Interestingly, GH treatment have different effects in lipid metabolisms in previous studies. Qin et al. demonstrated that GH administration via gene therapy (rAAV2/1 vector containing the GH1 gene) reversed the increased hepatic TG in animal models of alcoholic fatty liver disease after 6 weeks of alcohol exposure by reduced hepatic nSREBP-1c protein expression and stimulated hepatic AMPKα and PPARα activity39. In Donkin’s study, GH given as daily injections to ovariectomized female rats, mimicking the male secretory pattern of GH, decreased FAS mRNA expression40. On the contrary, GH treatment given by means of Alzet osmotic minipumps implanted subcutaneously, mimicking the female secretory pattern of GH, resulted in increases in SREBP-1c and hepatic expression of lipogenic enzymes in hypophysectomized rats41. The different endpoints of the study, differences in the animal models, the given pattern of GH, and the dose of GH may in part explain the contrasting findinds.Although GH treatment after weaning had positive effects on lipid metabolism in SGA, there are several limitations to be discussed in our study. Firstly, it is unclear whether the protective effects of GH against hypertriglyceridemia through directly or indirectly through the activation of this signaling pathway. Secondly, it is possible that GH influences signaling pathways other than those described in this study. Finally, although this study offers a good point for the GH therapy in SGA, more studies are needed to confirm the encouraging results in clinical medicine.

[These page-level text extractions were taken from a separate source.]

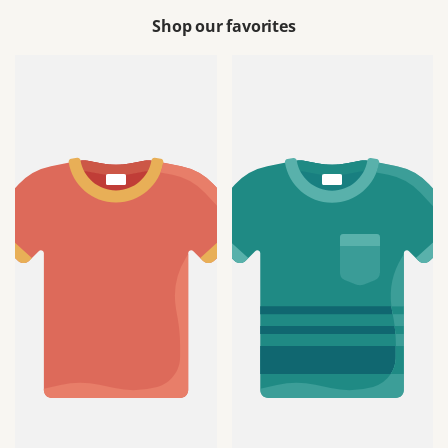
Shop our favorites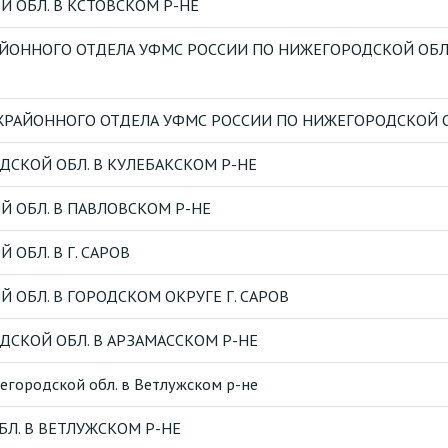
 ОБЛ. В КСТОВСКОМ Р-НЕ
АЙОННОГО ОТДЕЛА УФМС РОССИИ ПО НИЖЕГОРОДСКОЙ ОБЛ
РАЙОННОГО ОТДЕЛА УФМС РОССИИ ПО НИЖЕГОРОДСКОЙ ОБЛ
СКОЙ ОБЛ. В КУЛЕБАКСКОМ Р-НЕ
 ОБЛ. В ПАВЛОВСКОМ Р-НЕ
ОБЛ. В Г. САРОВ
ОБЛ. В ГОРОДСКОМ ОКРУГЕ Г. САРОВ
СКОЙ ОБЛ. В АРЗАМАССКОМ Р-НЕ
городской обл. в Ветлужском р-не
Л. В ВЕТЛУЖСКОМ Р-НЕ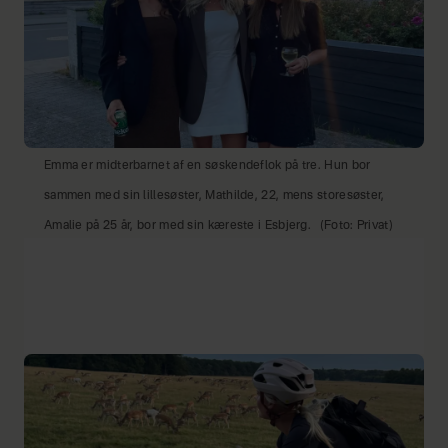
Emma er midterbarnet af en søskendeflok på tre. Hun bor
sammen med sin lillesøster, Mathilde, 22, mens storesøster,
Amalie på 25 år, bor med sin kæreste i Esbjerg.
(Foto: Privat)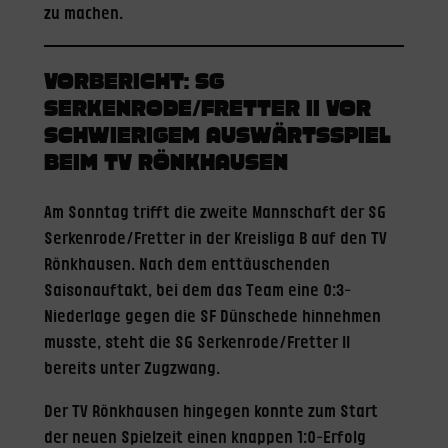
zu machen.
VORBERICHT: SG
SERKENRODE/FRETTER II VOR
SCHWIERIGEM AUSWÄRTSSPIEL
BEIM TV RÖNKHAUSEN
Am Sonntag trifft die zweite Mannschaft der SG
Serkenrode/Fretter in der Kreisliga B auf den TV
Rönkhausen. Nach dem enttäuschenden
Saisonauftakt, bei dem das Team eine 0:3-
Niederlage gegen die SF Dünschede hinnehmen
musste, steht die SG Serkenrode/Fretter II
bereits unter Zugzwang.
Der TV Rönkhausen hingegen konnte zum Start
der neuen Spielzeit einen knappen 1:0-Erfolg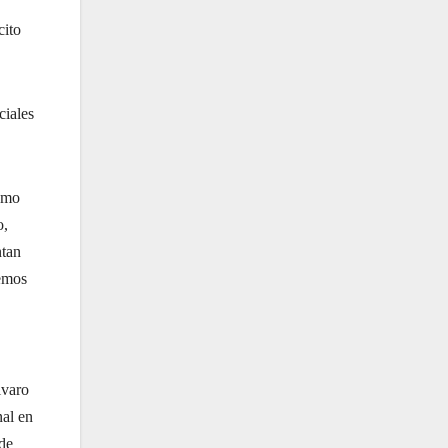
cito
ciales
como
o,
ntan
remos
lvaro
nal en
de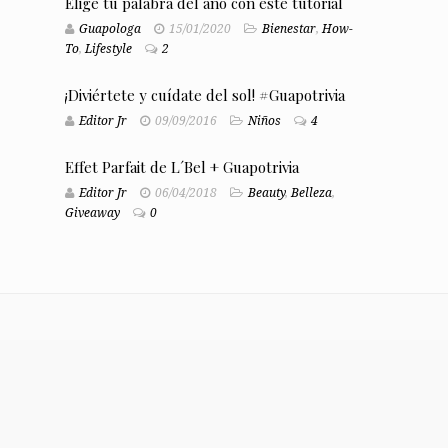
Elige tu palabra del año con este tutorial
Guapologa
15/01/2020
Bienestar
,
How-
To
,
Lifestyle
2
¡Diviértete y cuídate del sol! #Guapotrivia
Editor Jr
09/09/2016
Niños
4
Effet Parfait de L´Bel + Guapotrivia
Editor Jr
06/04/2018
Beauty
,
Belleza
,
Giveaway
0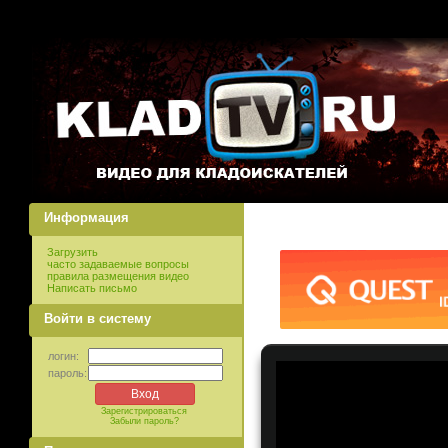
Информация
Загрузить
часто задаваемые вопросы
правила размещения видео
Написать письмо
Войти в систему
логин:
пароль:
Зарегистрироваться
Забыли пароль?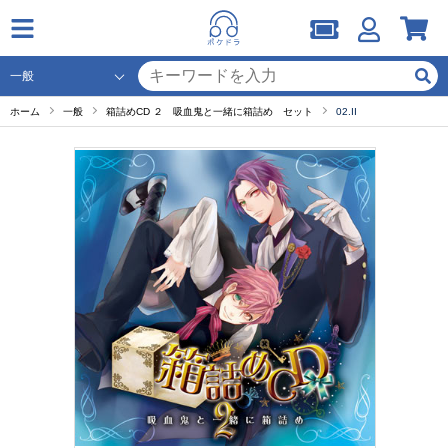
ホーム
一般
箱詰めCD ２ 吸血鬼と一緒に箱詰め セット
02.II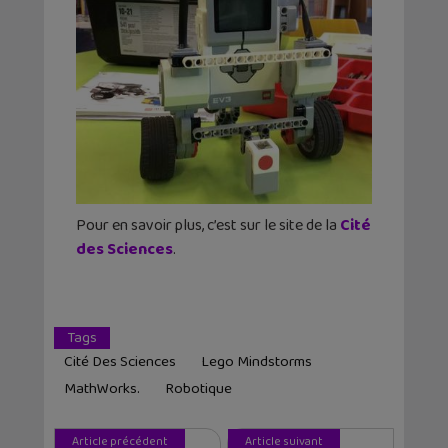
Pour en savoir plus, c’est sur le site de la
Cité
des Sciences
.
Tags
Cité Des Sciences
Lego Mindstorms
MathWorks.
Robotique
Article précédent
Article suivant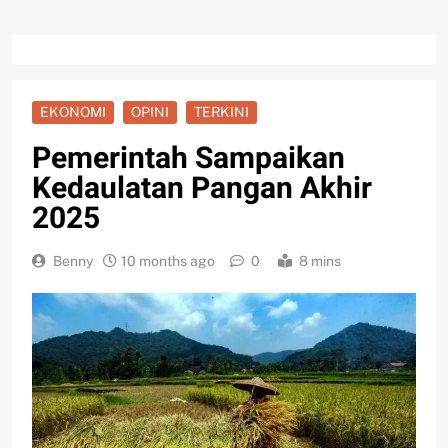
EKONOMI
OPINI
TERKINI
Pemerintah Sampaikan
Kedaulatan Pangan Akhir
2025
Benny
10 months ago
0
8 mins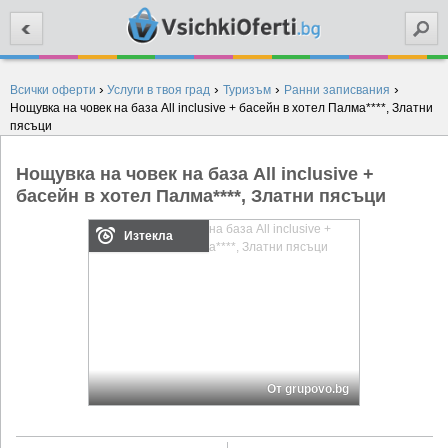
Търси
›
›
›
›
Всички оферти
Услуги в твоя град
Туризъм
Ранни записвания
Нощувка на човек на база All inclusive + басейн в хотел Палма****, Златни
пясъци
Нощувка на човек на база All inclusive +
басейн в хотел Палма****, Златни пясъци
Изтекла
От grupovo.bg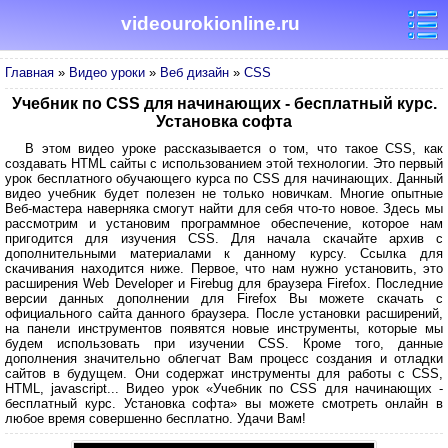
videourokionline.ru
Главная
»
Видео уроки
»
Веб дизайн
»
CSS
Учебник по CSS для начинающих - бесплатный курс.
Установка софта
В этом видео уроке рассказывается о том, что такое CSS, как
создавать HTML сайты с использованием этой технологии. Это первый
урок бесплатного обучающего курса по CSS для начинающих. Данный
видео учебник будет полезен не только новичкам. Многие опытные
Веб-мастера наверняка смогут найти для себя что-то новое. Здесь мы
рассмотрим и установим программное обеспечение, которое нам
пригодится для изучения CSS. Для начала скачайте архив с
дополнительными материалами к данному курсу. Ссылка для
скачивания находится ниже. Первое, что нам нужно установить, это
расширения Web Developer и Firebug для браузера Firefox. Последние
версии данных дополнении для Firefox Вы можете скачать с
официального сайта данного браузера. После установки расширений,
на панели инструментов появятся новые инструменты, которые мы
будем использовать при изучении CSS. Кроме того, данные
дополнения значительно облегчат Вам процесс создания и отладки
сайтов в будущем. Они содержат инструменты для работы с CSS,
HTML, javascript... Видео урок «Учебник по CSS для начинающих -
бесплатный курс. Установка софта» вы можете смотреть онлайн в
любое время совершенно бесплатно. Удачи Вам!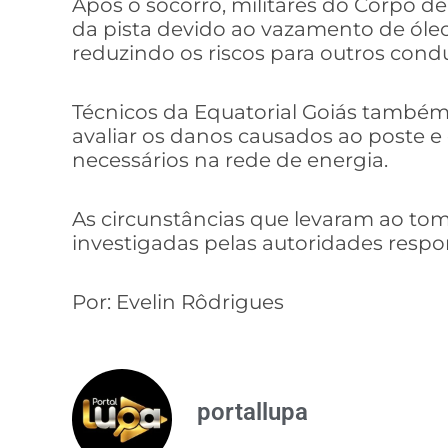
Após o socorro, militares do Corpo d
da pista devido ao vazamento de óleo
reduzindo os riscos para outros cond
Técnicos da Equatorial Goiás també
avaliar os danos causados ao poste 
necessários na rede de energia.
As circunstâncias que levaram ao t
investigadas pelas autoridades respo
Por: Evelin Rôdrigues
portallupa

In short, our work demonstrated that maternal undernutrition induced SGA led to increased serum triglyceride in later life, through altering the expression of key factors involved in the regulation of triglyceride metabolism. What’s more, an early GH treatment intervention after weaning might reverse this “in utero imprint” on AMPK-α1/SREBP-1c/ACC-1 pathways through epigenetic regulation.
All procedures used in this study were approved and performed in accordance with the guidelines established by the Animal Ethics Committee of the Zhejiang University School of Medicine.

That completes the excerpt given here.